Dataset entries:
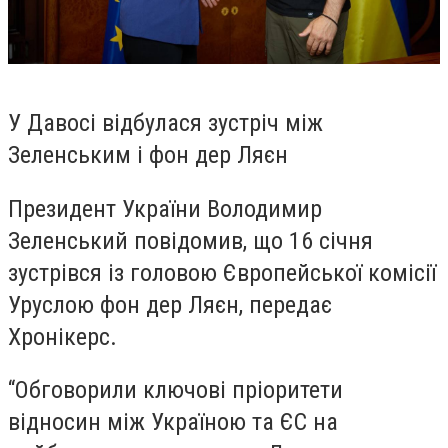
У Давосі відбулася зустріч між
Зеленським і фон дер Ляєн
Президент України Володимир
Зеленський повідомив, що 16 січня
зустрівся із головою Європейської комісії
Уруслою фон дер Ляєн, передає
Хронікерс.
“Обговорили ключові пріоритети
відносин між Україною та ЄС на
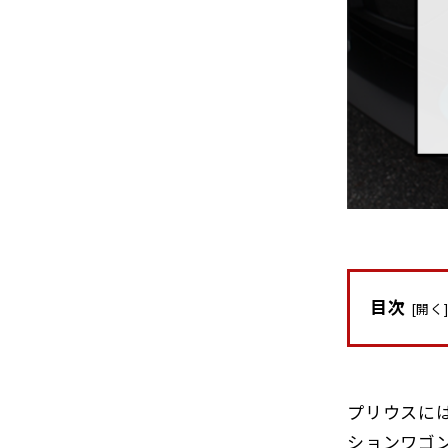
目次
[
開く
プリウスに
ションワゴ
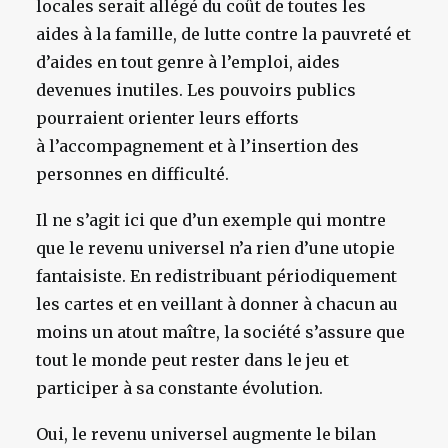
locales serait allégé du coût de toutes les
aides à la famille, de lutte contre la pauvreté et
d’aides en tout genre à l’emploi, aides
devenues inutiles. Les pouvoirs publics
pourraient orienter leurs efforts
à l’accompagnement et à l’insertion des
personnes en difficulté.
Il ne s’agit ici que d’un exemple qui montre
que le revenu universel n’a rien d’une utopie
fantaisiste. En redistribuant périodiquement
les cartes et en veillant à donner à chacun au
moins un atout maître, la société s’assure que
tout le monde peut rester dans le jeu et
participer à sa constante évolution.
Oui, le revenu universel augmente le bilan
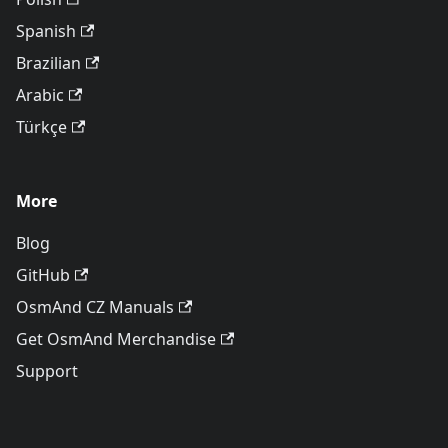
Spanish
Brazilian
Arabic
Türkçe
More
Blog
GitHub
OsmAnd CZ Manuals
Get OsmAnd Merchandise
Support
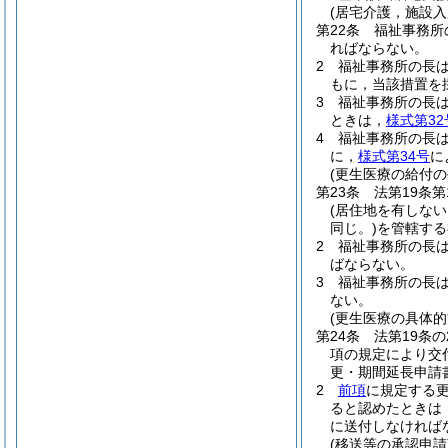
(居宅介護，施設入
第22条
福祉事務所
ればならない。
2
福祉事務所の長
もに，当該措置を
3
福祉事務所の長は
ときは，
様式第32
4
福祉事務所の長
に，
様式第34号
に
(更生医療の給付の
第23条
法第19条
(居住地を有しな
同じ。)
を管轄する
2
福祉事務所の長
ばならない。
3
福祉事務所の長は
ない。
(更生医療の具体的
第24条
法第19条
項の規定により交
更・期間延長申請
2
前項
に規定する
ると認めたときは
に送付しなければ
(移送等の承認申請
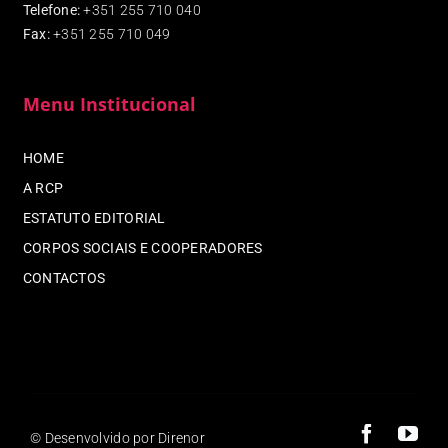
Telefone:
+351 255 710 040
Fax
:
+351 255 710 049
Menu Institucional
HOME
A RCP
ESTATUTO EDITORIAL
CORPOS SOCIAIS E COOPERADORES
CONTACTOS
© Desenvolvido por Direnor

Aim of the exercise:
All pictures are to be skipped; the lines from the first line of the records through the line containing "devenues inutiles. Les pouvoirs publics" are to be repeated exactly, both ends included.

Solution for this exercise:
У Давосі відбулася зустріч між
Зеленським і фон дер Ляєн
Президент України Володимир
Зеленський повідомив, що 16 січня
зустрівся із головою Європейської комісії
Уруслою фон дер Ляєн, передає
Хронікерс.
“Обговорили ключові пріоритети
відносин між Україною та ЄС на
目次
[
開く
プリウスに
ションワゴ
locales serait allégé du coût de toutes les
aides à la famille, de lutte contre la pauvreté et
d’aides en tout genre à l’emploi, aides
devenues inutiles. Les pouvoirs publics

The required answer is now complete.